[INSTRUCTIONS TO FOLLOW]:
Determine how many lines in the material hold the string "Бокалы", then reply with that number only.

++++++++

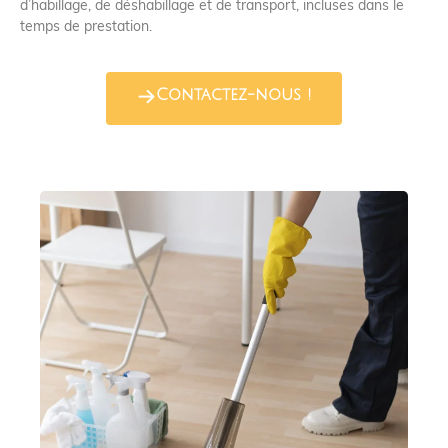
d’habillage, de déshabillage et de transport, incluses dans le
temps de prestation.
Contactez-nous !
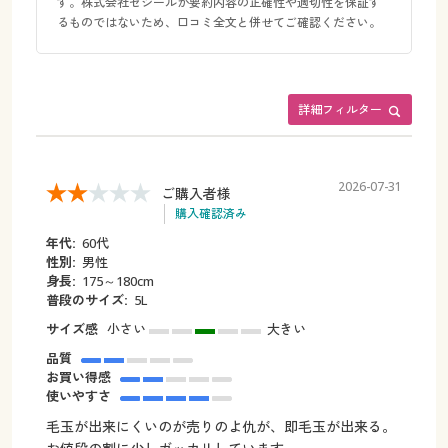
す。株式会社セシールが要約内容の正確性や適切性を保証す
るものではないため、口コミ全文と併せてご確認ください。
詳細フィルター
2026-07-31
ご購入者様
購入確認済み
年代:
60代
性別:
男性
身長:
175～180cm
普段のサイズ:
5L
サイズ感
小さい
大きい
品質
お買い得感
使いやすさ
毛玉が出来にくいのが売りのよ仇が、即毛玉が出来る。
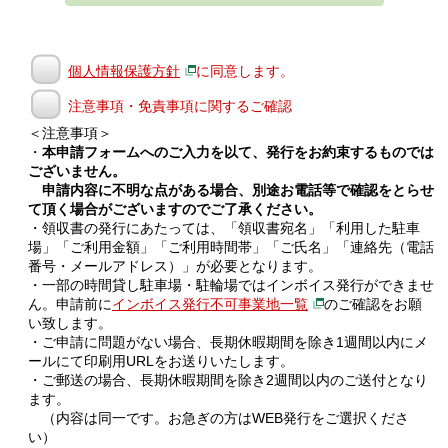
個人情報保護方針
に同意します。
注意事項・免責事項に関するご確認
＜注意事項＞
・
本申請フォームへのご入力を以て、発行をお約束するものでは
ございません。
申請内容に不明な点がある場合、別途お電話等で確認をとらせ
て頂く場合がございますのでご了承ください。
・領収書の発行にあたっては、「領収書宛名」「利用した駐車
場」「ご利用金額」「ご利用時間帯」「ご氏名」「連絡先（電話
番号・メールアドレス）」が必要となります。
・一部の時間貸し駐車場・駐輪場ではインボイス発行ができませ
ん。申請前に
インボイス発行不可事業地一覧
のご確認をお願
い致します。
・ご申請に問題がない場合、長期休暇期間を除き1週間以内にメ
ールにて印刷用URLをお送りいたします。
・ご郵送の場合、長期休暇期間を除き2週間以内のご送付となり
ます。
（内容は同一です。お急ぎの方はWEB発行をご選択くださ
い）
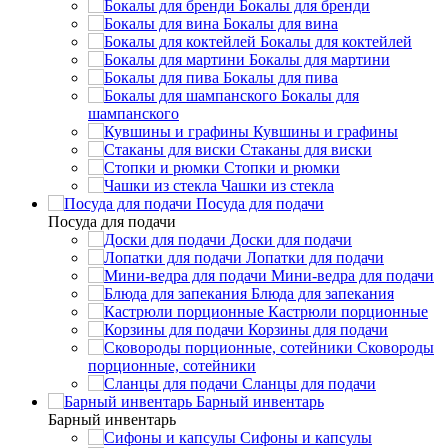
Бокалы для бренди
Бокалы для вина
Бокалы для коктейлей
Бокалы для мартини
Бокалы для пива
Бокалы для
шампанского
Кувшины и графины
Стаканы для виски
Стопки и рюмки
Чашки из стекла
Посуда для подачи
Посуда для подачи
Доски для подачи
Лопатки для подачи
Мини-ведра для подачи
Блюда для запекания
Кастрюли порционные
Корзины для подачи
Сковороды
порционные, сотейники
Сланцы для подачи
Барный инвентарь
Барный инвентарь
Сифоны и капсулы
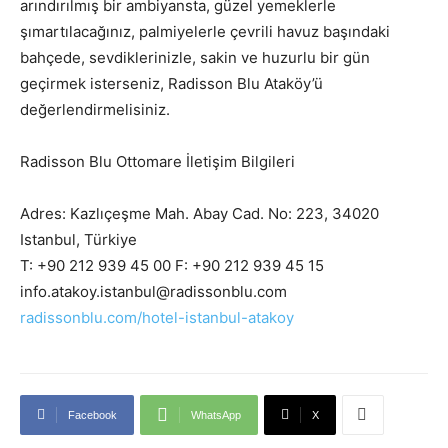
arındırılmış bir ambiyansta, güzel yemeklerle
şımartılacağınız, palmiyelerle çevrili havuz başındaki
bahçede, sevdiklerinizle, sakin ve huzurlu bir gün
geçirmek isterseniz, Radisson Blu Ataköy’ü
değerlendirmelisiniz.
Radisson Blu Ottomare İletişim Bilgileri
Adres: Kazlıçeşme Mah. Abay Cad. No: 223, 34020
Istanbul, Türkiye
T: +90 212 939 45 00 F: +90 212 939 45 15
info.atakoy.istanbul@radissonblu.com
radissonblu.com/hotel-istanbul-atakoy
Facebook
WhatsApp
X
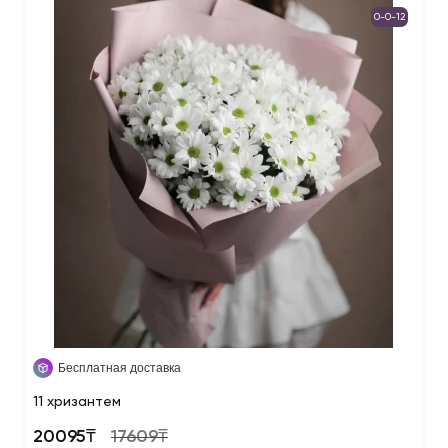
0-0-12
Бесплатная доставка
11 хризантем
20095₸
17609₸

++++++++

[COMPLETED EXERCISE]:
6